His own phobia, it turns out, is of bats, black swarms of them that inhabit his nightmares. It’s fortunate that Wayne had such an iconic phobia to overcome. Imagine if the young Bruce had developed a dread of bacteria, say, or something random like combine harvesters.
Nolan warms to the film’s theme, and there are some genuinely frightening moments along the way. He’s aware of the horror maxim that the best way to chill people is to keep what scares them just out of sight — hence much of the film is cloaked in darkness, a starless sky offering no illumination in the city’s dark corners where terrors breed. The most effective action sequences are those where the bad guys can’t see the Bat that is about to mete out justice.

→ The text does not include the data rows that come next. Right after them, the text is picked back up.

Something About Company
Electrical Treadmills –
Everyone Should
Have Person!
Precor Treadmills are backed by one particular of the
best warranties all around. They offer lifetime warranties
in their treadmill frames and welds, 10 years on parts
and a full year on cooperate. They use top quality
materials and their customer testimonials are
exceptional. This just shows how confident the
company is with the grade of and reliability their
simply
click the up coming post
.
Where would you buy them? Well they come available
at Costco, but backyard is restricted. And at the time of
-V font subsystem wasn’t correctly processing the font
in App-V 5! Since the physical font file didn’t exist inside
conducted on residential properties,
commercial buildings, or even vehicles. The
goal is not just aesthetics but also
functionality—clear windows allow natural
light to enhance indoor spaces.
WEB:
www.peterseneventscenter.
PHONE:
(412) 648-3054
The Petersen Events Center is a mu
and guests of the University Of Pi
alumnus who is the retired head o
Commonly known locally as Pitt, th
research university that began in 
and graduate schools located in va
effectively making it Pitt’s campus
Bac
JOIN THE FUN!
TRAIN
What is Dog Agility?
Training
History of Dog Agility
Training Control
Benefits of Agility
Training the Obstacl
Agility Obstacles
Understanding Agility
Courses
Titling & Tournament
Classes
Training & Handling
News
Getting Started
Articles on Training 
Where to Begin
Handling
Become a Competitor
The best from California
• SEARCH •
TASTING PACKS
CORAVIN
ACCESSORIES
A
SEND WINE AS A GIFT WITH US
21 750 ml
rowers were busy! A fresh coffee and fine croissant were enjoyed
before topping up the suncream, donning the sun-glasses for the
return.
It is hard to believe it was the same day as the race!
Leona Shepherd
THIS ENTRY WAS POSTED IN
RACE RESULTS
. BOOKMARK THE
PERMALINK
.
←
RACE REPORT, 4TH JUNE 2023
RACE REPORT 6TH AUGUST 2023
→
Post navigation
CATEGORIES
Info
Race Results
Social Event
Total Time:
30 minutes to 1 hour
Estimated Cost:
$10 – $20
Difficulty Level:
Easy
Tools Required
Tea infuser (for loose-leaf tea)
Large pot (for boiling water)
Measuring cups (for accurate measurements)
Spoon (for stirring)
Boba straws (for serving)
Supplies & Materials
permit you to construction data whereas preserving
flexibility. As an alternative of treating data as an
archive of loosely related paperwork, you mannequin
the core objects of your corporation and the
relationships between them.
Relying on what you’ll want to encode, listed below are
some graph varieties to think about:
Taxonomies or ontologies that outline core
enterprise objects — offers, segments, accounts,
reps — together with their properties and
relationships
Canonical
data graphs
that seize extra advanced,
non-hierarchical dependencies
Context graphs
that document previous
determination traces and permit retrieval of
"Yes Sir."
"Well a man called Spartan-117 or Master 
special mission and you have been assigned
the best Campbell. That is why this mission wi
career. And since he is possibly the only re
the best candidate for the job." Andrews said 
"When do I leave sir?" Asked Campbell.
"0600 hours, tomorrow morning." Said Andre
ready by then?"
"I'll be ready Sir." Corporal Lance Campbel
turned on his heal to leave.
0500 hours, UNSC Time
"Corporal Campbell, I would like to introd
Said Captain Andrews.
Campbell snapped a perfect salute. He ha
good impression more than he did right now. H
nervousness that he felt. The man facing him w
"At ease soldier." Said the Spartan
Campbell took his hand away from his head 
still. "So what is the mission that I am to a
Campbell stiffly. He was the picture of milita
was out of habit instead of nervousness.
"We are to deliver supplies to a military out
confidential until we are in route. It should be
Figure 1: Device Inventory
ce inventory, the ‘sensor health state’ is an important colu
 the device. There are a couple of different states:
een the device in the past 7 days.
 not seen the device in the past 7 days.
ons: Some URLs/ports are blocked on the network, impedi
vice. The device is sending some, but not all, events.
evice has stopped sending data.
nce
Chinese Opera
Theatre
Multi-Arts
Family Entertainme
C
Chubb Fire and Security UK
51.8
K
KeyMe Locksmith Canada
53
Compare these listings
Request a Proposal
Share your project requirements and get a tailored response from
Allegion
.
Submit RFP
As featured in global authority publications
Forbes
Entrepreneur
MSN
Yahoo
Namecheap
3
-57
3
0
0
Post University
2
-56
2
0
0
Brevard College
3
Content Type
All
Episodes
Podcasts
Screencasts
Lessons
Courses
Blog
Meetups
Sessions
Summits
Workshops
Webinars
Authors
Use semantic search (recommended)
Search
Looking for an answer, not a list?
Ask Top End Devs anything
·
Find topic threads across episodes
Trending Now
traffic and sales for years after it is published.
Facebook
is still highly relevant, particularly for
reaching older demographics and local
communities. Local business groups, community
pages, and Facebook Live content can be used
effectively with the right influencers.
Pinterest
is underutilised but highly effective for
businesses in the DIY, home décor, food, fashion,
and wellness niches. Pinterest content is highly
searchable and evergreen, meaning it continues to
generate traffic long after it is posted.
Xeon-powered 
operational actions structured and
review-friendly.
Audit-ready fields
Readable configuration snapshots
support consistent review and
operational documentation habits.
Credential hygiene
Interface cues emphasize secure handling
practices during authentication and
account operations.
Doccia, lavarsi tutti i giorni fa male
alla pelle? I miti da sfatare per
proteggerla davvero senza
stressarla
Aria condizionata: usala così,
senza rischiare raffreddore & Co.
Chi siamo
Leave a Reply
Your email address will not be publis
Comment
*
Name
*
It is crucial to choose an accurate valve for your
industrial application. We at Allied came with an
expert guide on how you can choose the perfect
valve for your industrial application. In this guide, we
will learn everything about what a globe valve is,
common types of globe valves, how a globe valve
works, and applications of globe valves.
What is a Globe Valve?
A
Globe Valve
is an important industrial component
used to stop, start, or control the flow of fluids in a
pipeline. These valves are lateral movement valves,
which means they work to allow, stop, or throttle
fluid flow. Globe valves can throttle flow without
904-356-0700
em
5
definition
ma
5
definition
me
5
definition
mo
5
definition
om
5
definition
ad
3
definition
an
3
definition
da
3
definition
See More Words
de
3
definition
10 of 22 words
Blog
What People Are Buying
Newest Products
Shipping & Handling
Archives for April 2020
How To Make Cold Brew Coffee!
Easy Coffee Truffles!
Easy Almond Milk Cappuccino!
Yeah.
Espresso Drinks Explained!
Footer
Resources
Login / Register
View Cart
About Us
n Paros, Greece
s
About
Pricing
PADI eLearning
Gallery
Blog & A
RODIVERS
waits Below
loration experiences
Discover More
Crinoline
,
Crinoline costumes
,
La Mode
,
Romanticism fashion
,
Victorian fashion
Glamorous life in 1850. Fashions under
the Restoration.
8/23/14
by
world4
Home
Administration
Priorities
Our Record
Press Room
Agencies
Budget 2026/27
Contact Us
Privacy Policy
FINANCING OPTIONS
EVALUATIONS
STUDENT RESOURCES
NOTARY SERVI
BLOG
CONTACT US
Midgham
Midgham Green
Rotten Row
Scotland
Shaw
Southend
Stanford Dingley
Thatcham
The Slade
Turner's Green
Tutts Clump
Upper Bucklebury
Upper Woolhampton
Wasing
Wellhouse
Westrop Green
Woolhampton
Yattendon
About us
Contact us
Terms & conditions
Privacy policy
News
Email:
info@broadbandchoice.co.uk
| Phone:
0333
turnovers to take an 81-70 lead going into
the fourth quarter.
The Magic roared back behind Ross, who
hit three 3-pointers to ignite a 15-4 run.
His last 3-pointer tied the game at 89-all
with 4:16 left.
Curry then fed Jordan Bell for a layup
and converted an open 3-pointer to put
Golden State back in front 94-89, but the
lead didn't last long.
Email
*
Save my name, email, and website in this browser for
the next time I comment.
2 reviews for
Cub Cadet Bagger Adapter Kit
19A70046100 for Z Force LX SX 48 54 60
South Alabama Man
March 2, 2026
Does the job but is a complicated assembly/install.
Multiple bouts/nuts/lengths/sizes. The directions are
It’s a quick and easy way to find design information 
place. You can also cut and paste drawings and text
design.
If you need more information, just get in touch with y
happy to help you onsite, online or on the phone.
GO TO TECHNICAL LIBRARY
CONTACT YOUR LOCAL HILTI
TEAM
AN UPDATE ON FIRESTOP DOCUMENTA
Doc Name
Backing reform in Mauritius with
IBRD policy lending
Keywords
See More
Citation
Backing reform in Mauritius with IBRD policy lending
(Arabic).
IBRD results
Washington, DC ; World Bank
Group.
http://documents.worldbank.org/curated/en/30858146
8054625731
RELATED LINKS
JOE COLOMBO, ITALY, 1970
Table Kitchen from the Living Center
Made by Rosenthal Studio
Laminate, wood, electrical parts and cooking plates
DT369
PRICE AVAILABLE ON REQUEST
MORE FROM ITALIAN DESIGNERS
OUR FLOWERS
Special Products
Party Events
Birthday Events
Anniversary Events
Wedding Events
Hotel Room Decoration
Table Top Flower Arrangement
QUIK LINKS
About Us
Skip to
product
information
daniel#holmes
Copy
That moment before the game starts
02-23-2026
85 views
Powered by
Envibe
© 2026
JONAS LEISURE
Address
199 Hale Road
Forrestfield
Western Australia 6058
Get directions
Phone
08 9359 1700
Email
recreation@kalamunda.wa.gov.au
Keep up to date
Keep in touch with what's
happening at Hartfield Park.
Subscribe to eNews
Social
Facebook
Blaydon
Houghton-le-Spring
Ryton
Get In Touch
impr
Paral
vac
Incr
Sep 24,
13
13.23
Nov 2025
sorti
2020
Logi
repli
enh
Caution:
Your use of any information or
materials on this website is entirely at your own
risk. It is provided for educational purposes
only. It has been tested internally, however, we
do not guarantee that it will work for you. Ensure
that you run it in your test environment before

In an ominous silence, only the rustle of wings gives him away.
Bale has bulked up impressively for this action role, but it says a lot about his acting — and the quality of writing — that the action sequences are probably the least interesting part of the film. It’s not that they are unimpressive, it’s just that I’d rather see loaded exchanges with the gentleman scientist Freeman or a firm ticking off from the Wayne family butler Caine. Having said that, the new Batmobile rocks.